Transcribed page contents
=== Section Start ===

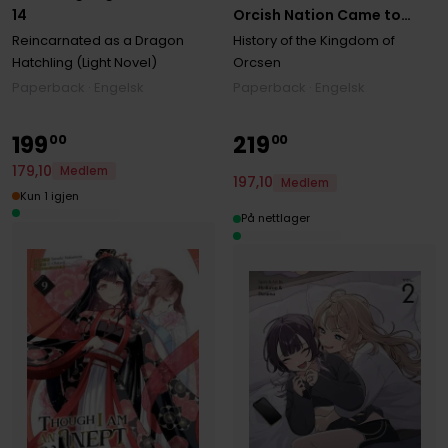
Orcish Nation Came to
14
Burn Down the Peaceful
History of the Kingdom of
Reincarnated as a Dragon
Elfland (Light Novel) Vol. 1
Orcsen
Hatchling (Light Novel)
Paperback · Engelsk
Paperback · Engelsk
199
219
00
00
179
,
10
Medlem
197
,
10
Medlem
Kun 1 igjen
På nettlager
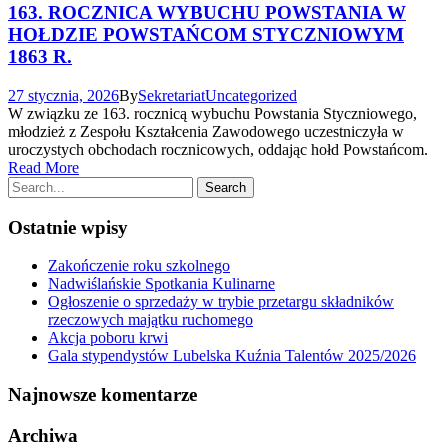
163. ROCZNICA WYBUCHU POWSTANIA W
HOŁDZIE POWSTAŃCOM STYCZNIOWYM
1863 R.
27 stycznia, 2026
By
Sekretariat
Uncategorized
W związku ze 163. rocznicą wybuchu Powstania Styczniowego,
młodzież z Zespołu Kształcenia Zawodowego uczestniczyła w
uroczystych obchodach rocznicowych, oddając hołd Powstańcom.
Read More
Ostatnie wpisy
Zakończenie roku szkolnego
Nadwiślańskie Spotkania Kulinarne
Ogłoszenie o sprzedaży w trybie przetargu składników
rzeczowych majątku ruchomego
Akcja poboru krwi
Gala stypendystów Lubelska Kuźnia Talentów 2025/2026
Najnowsze komentarze
Archiwa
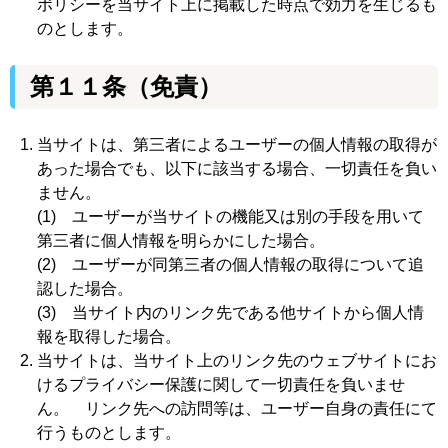
ポリシーを当サイト上に掲載した時点で効力を生じるも
のとします。
第１１条
（免責）
当サイトは、第三者によるユーザーの個人情報の取得が
あった場合でも、以下に該当する場合、一切責任を負い
ません。
(1) ユーザーが当サイトの機能又は別の手段を用いて
第三者に個人情報を明らかにした場合。
(2) ユーザーが同第三者の個人情報の取得について追
認した場合。
(3) 当サイト内のリンク先である他サイトから個人情
報を取得した場合。
当サイトは、当サイト上のリンク先のウェブサイトにお
けるプライバシー保護に関して一切責任を負いませ
ん。 リンク先への訪問等は、ユーザー自身の責任にて
行うものとします。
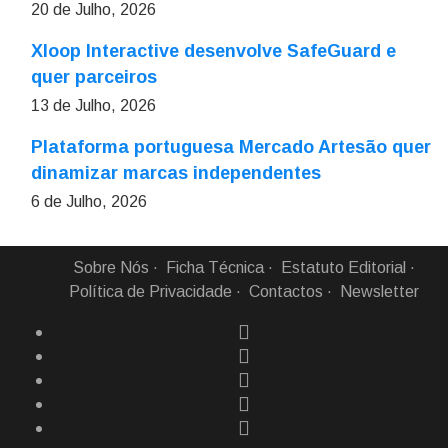
20 de Julho, 2026
Xloop Interactive desenvolve SafeGuard e
quer parceiros
13 de Julho, 2026
Plataforma portuguesa Mercado Artesão quer
dinamizar marcas independentes
6 de Julho, 2026
Sobre Nós
Ficha Técnica
Estatuto Editorial
Política de Privacidade
Contactos
Newsletter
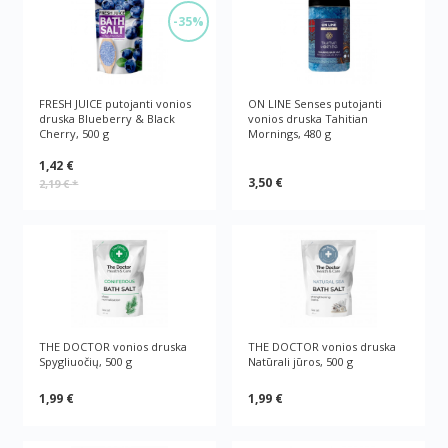
-35%
FRESH JUICE putojanti vonios
ON LINE Senses putojanti
druska Blueberry & Black
vonios druska Tahitian
Cherry, 500 g
Mornings, 480 g
1,42 €
3,50 €
2,19 €
*
THE DOCTOR vonios druska
THE DOCTOR vonios druska
Spygliuočių, 500 g
Natūrali jūros, 500 g
1,99 €
1,99 €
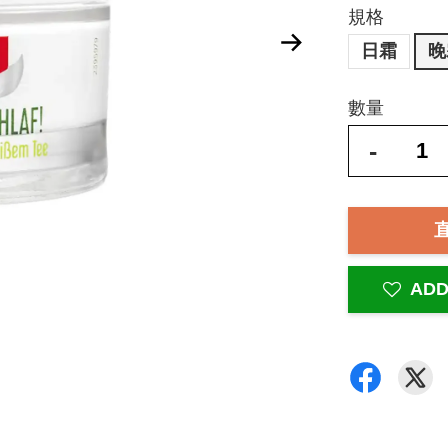
規格
日霜
晚
數量
-
ADD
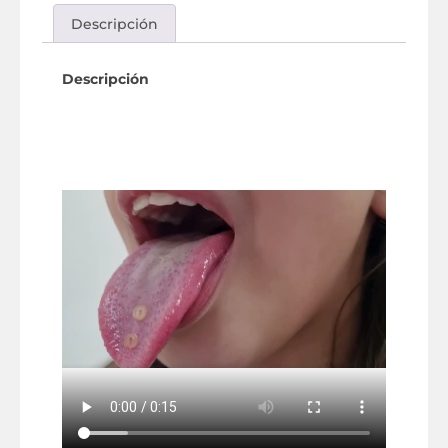
Descripción
Descripción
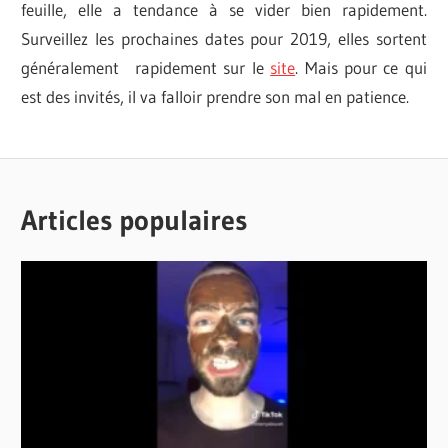
feuille, elle a tendance à se vider bien rapidement.
Surveillez les prochaines dates pour 2019, elles sortent
généralement rapidement sur le
site
. Mais pour ce qui
est des invités, il va falloir prendre son mal en patience.
CHUCK
COMICCON
NORRIS
EXPOSITIONS
COMICCON
Articles populaires
COMICCON
DE
MONTRÉAL
DANNY
TREJO
GABOOM
FILMS
JENNIFER
MORRISON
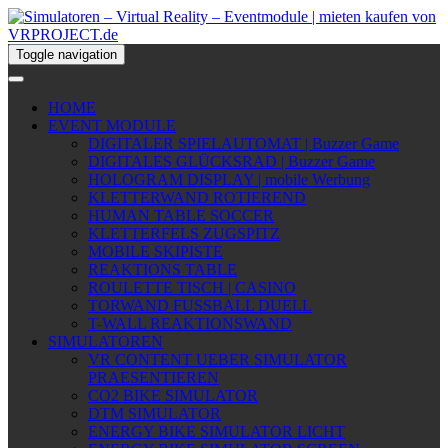
Toggle navigation
HOME
EVENT MODULE
DIGITALER SPIELAUTOMAT | Buzzer Game
DIGITALES GLÜCKSRAD | Buzzer Game
HOLOGRAM DISPLAY | mobile Werbung
KLETTERWAND ROTIEREND
HUMAN TABLE SOCCER
KLETTERFELS ZUGSPITZ
MOBILE SKIPISTE
REAKTIONS TABLE
ROULETTE TISCH | CASINO
TORWAND FUSSBALL DUELL
T-WALL REAKTIONSWAND
SIMULATOREN
VR CONTENT UEBER SIMULATOR
PRAESENTIEREN
CO2 BIKE SIMULATOR
DTM SIMULATOR
ENERGY BIKE SIMULATOR LICHT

=== Section End ===

Copy every line of the entries above in which "TABLE" occurs.

ANSWER TO THIS TASK ->
HUMAN TABLE SOCCER
REAKTIONS TABLE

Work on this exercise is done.